Posted to dev@flink.apache.org by lr...@lyft.com, lr...@lyft.com on 2018/03/27 23:59:48 UTC

Compressing files with the Bucketing Sink

I want to upload a compressed file (gzip preferrably) using the Bucketing Sink. What is the best way to do this? Would I have to implement my own Writer that does the compression? Has anyone done something similar?

Re: Compressing files with the Bucketing Sink

Posted by lr...@lyft.com, lr...@lyft.com.





Thanks a lot for the suggestion Till!

I ended up using your suggestion of extending StreamWriterBase and wrapping the FSDataOutputStream with GZIPOutputStream.
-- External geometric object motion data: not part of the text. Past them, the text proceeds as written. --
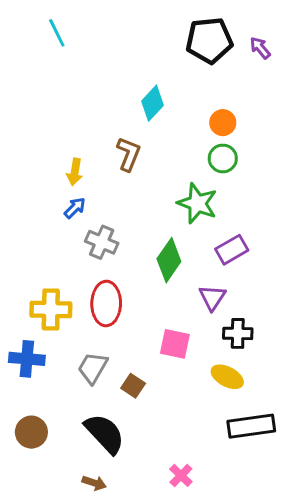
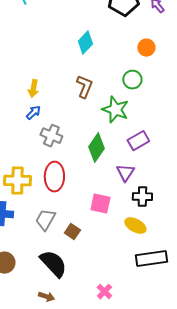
orange circle: (223, 123) -> (146, 48), moved
brown L-shape: (129, 154) -> (84, 87), moved

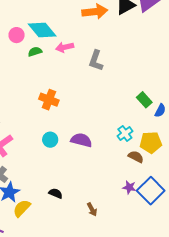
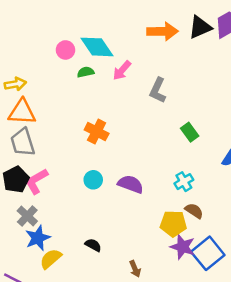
pink arrow: (65, 47) -> (122, 70), turned -42
green rectangle: (144, 100) -> (190, 132), moved
yellow pentagon: (151, 142) -> (173, 224), moved
purple star: (129, 187) -> (183, 247), size x1.5

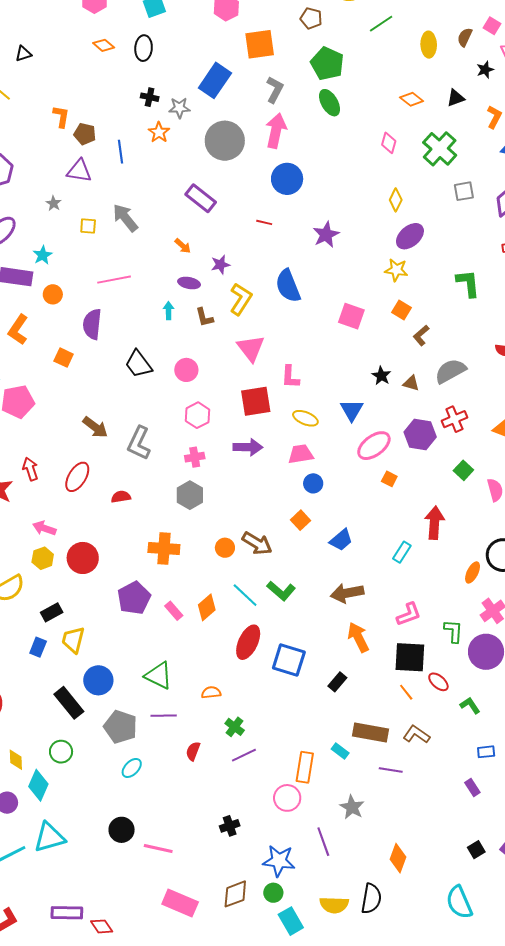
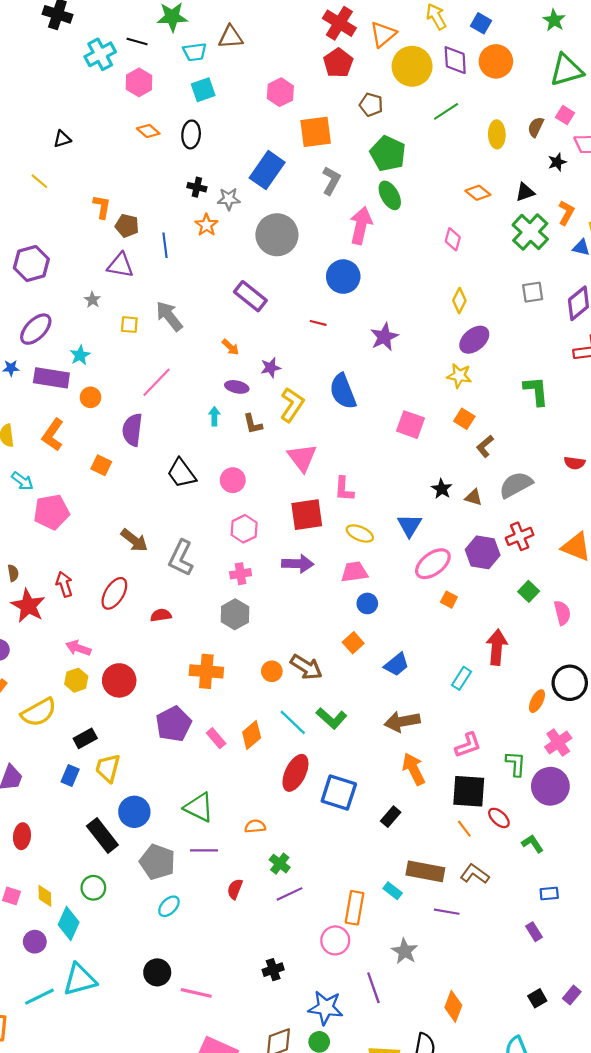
pink arrow: (276, 131) -> (361, 226), moved
green cross: (440, 149) -> (530, 232), moved
pink line: (114, 280) -> (156, 382), turned -36

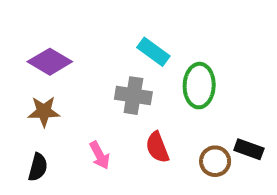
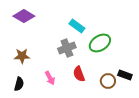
purple diamond: (50, 62) -> (24, 16), moved
green ellipse: (199, 86) -> (100, 43), turned 55
gray cross: (133, 96) -> (67, 48), turned -30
On 2018/03/28 09:44:26, Till Rohrmann <tr...@apache.org> wrote: 
> Hi,
> 
> the SequenceFileWriter and the AvroKeyValueSinkWriter both support
> compressed outputs. Apart from that, I'm not aware of any other Writers
> which support compression. Maybe you could use these two Writers as a
> guiding example. Alternatively, you could try to extend the
> StreamWriterBase and wrapping the outStream into a GZIPOutputStream.
> 
> Cheers,
> Till
> 
> On Wed, Mar 28, 2018 at 1:59 AM, lrao@lyft.com <lr...@lyft.com> wrote:
> 
> > I want to upload a compressed file (gzip preferrably) using the Bucketing
> > Sink. What is the best way to do this? Would I have to implement my own
> > Writer that does the compression? Has anyone done something similar?
> >
> 

Re: Compressing files with the Bucketing Sink

Posted by Till Rohrmann <tr...@apache.org>.
Hi,

the SequenceFileWriter and the AvroKeyValueSinkWriter both support
compressed outputs. Apart from that, I'm not aware of any other Writers
which support compression. Maybe you could use these two Writers as a
guiding example. Alternatively, you could try to extend the
StreamWriterBase and wrapping the outStream into a GZIPOutputStream.

Cheers,
Till

On Wed, Mar 28, 2018 at 1:59 AM, lrao@lyft.com <lr...@lyft.com> wrote:

> I want to upload a compressed file (gzip preferrably) using the Bucketing
> Sink. What is the best way to do this? Would I have to implement my own
> Writer that does the compression? Has anyone done something similar?
>